> _EXERCISE DIRECTIONS_
Each record that follows is to be output in full, precisely as written.

[Saved entries]
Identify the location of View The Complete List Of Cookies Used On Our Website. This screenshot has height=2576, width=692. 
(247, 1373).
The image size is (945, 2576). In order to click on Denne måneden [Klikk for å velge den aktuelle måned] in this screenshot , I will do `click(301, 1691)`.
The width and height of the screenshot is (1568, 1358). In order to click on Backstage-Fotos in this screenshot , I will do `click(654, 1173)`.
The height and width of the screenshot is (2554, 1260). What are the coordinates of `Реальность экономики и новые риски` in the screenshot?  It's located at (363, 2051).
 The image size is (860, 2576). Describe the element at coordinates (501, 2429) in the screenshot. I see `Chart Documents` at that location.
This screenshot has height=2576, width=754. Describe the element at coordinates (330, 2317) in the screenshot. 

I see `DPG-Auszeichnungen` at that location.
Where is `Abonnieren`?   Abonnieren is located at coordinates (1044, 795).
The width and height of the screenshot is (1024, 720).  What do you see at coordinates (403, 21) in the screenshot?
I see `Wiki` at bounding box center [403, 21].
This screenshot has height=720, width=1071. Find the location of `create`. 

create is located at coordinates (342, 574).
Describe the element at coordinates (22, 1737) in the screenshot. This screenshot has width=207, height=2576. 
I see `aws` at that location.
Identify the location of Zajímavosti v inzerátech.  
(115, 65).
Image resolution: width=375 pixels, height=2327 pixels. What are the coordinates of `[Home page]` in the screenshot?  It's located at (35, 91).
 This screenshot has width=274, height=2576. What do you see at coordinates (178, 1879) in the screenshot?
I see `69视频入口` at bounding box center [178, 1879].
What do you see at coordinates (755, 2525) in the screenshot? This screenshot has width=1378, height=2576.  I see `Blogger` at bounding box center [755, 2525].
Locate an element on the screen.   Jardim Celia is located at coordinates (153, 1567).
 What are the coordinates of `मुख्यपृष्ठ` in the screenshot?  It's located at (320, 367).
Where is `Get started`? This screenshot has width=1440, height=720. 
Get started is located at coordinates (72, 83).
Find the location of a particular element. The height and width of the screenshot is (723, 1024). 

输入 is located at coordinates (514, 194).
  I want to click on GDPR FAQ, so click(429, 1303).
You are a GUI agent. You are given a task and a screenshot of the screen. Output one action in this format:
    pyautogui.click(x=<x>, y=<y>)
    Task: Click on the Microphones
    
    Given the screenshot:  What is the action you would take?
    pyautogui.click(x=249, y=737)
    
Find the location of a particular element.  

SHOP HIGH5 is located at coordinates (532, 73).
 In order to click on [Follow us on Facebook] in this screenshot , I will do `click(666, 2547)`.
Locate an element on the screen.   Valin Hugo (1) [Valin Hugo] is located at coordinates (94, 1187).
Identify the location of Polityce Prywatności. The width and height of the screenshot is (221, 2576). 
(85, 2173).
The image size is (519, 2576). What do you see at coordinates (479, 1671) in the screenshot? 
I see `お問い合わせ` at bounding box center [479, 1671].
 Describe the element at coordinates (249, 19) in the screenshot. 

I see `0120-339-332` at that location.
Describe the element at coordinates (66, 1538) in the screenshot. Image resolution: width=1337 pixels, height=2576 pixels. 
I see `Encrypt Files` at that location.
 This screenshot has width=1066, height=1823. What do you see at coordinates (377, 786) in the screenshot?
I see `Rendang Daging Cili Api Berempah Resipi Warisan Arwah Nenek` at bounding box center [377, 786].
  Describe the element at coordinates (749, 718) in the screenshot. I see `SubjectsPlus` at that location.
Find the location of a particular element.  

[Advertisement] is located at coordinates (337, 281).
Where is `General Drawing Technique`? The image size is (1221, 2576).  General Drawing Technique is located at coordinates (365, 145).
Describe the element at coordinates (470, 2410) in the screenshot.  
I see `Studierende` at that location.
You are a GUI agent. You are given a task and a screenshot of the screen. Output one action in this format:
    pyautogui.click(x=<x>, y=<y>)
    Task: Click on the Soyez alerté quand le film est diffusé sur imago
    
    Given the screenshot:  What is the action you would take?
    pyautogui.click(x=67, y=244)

> _REPLY TO THE EXERCISE_
Identify the location of View The Complete List Of Cookies Used On Our Website. This screenshot has height=2576, width=692. 
(247, 1373).
The image size is (945, 2576). In order to click on Denne måneden [Klikk for å velge den aktuelle måned] in this screenshot , I will do `click(301, 1691)`.
The width and height of the screenshot is (1568, 1358). In order to click on Backstage-Fotos in this screenshot , I will do `click(654, 1173)`.
The height and width of the screenshot is (2554, 1260). What are the coordinates of `Реальность экономики и новые риски` in the screenshot?  It's located at (363, 2051).
 The image size is (860, 2576). Describe the element at coordinates (501, 2429) in the screenshot. I see `Chart Documents` at that location.
This screenshot has height=2576, width=754. Describe the element at coordinates (330, 2317) in the screenshot. 

I see `DPG-Auszeichnungen` at that location.
Where is `Abonnieren`?   Abonnieren is located at coordinates (1044, 795).
The width and height of the screenshot is (1024, 720).  What do you see at coordinates (403, 21) in the screenshot?
I see `Wiki` at bounding box center [403, 21].
This screenshot has height=720, width=1071. Find the location of `create`. 

create is located at coordinates (342, 574).
Describe the element at coordinates (22, 1737) in the screenshot. This screenshot has width=207, height=2576. 
I see `aws` at that location.
Identify the location of Zajímavosti v inzerátech.  
(115, 65).
Image resolution: width=375 pixels, height=2327 pixels. What are the coordinates of `[Home page]` in the screenshot?  It's located at (35, 91).
 This screenshot has width=274, height=2576. What do you see at coordinates (178, 1879) in the screenshot?
I see `69视频入口` at bounding box center [178, 1879].
What do you see at coordinates (755, 2525) in the screenshot? This screenshot has width=1378, height=2576.  I see `Blogger` at bounding box center [755, 2525].
Locate an element on the screen.   Jardim Celia is located at coordinates (153, 1567).
 What are the coordinates of `मुख्यपृष्ठ` in the screenshot?  It's located at (320, 367).
Where is `Get started`? This screenshot has width=1440, height=720. 
Get started is located at coordinates (72, 83).
Find the location of a particular element. The height and width of the screenshot is (723, 1024). 

输入 is located at coordinates (514, 194).
  I want to click on GDPR FAQ, so click(429, 1303).
You are a GUI agent. You are given a task and a screenshot of the screen. Output one action in this format:
    pyautogui.click(x=<x>, y=<y>)
    Task: Click on the Microphones
    
    Given the screenshot:  What is the action you would take?
    pyautogui.click(x=249, y=737)
    
Find the location of a particular element.  

SHOP HIGH5 is located at coordinates (532, 73).
 In order to click on [Follow us on Facebook] in this screenshot , I will do `click(666, 2547)`.
Locate an element on the screen.   Valin Hugo (1) [Valin Hugo] is located at coordinates (94, 1187).
Identify the location of Polityce Prywatności. The width and height of the screenshot is (221, 2576). 
(85, 2173).
The image size is (519, 2576). What do you see at coordinates (479, 1671) in the screenshot? 
I see `お問い合わせ` at bounding box center [479, 1671].
 Describe the element at coordinates (249, 19) in the screenshot. 

I see `0120-339-332` at that location.
Describe the element at coordinates (66, 1538) in the screenshot. Image resolution: width=1337 pixels, height=2576 pixels. 
I see `Encrypt Files` at that location.
 This screenshot has width=1066, height=1823. What do you see at coordinates (377, 786) in the screenshot?
I see `Rendang Daging Cili Api Berempah Resipi Warisan Arwah Nenek` at bounding box center [377, 786].
  Describe the element at coordinates (749, 718) in the screenshot. I see `SubjectsPlus` at that location.
Find the location of a particular element.  

[Advertisement] is located at coordinates (337, 281).
Where is `General Drawing Technique`? The image size is (1221, 2576).  General Drawing Technique is located at coordinates (365, 145).
Describe the element at coordinates (470, 2410) in the screenshot.  
I see `Studierende` at that location.
You are a GUI agent. You are given a task and a screenshot of the screen. Output one action in this format:
    pyautogui.click(x=<x>, y=<y>)
    Task: Click on the Soyez alerté quand le film est diffusé sur imago
    
    Given the screenshot:  What is the action you would take?
    pyautogui.click(x=67, y=244)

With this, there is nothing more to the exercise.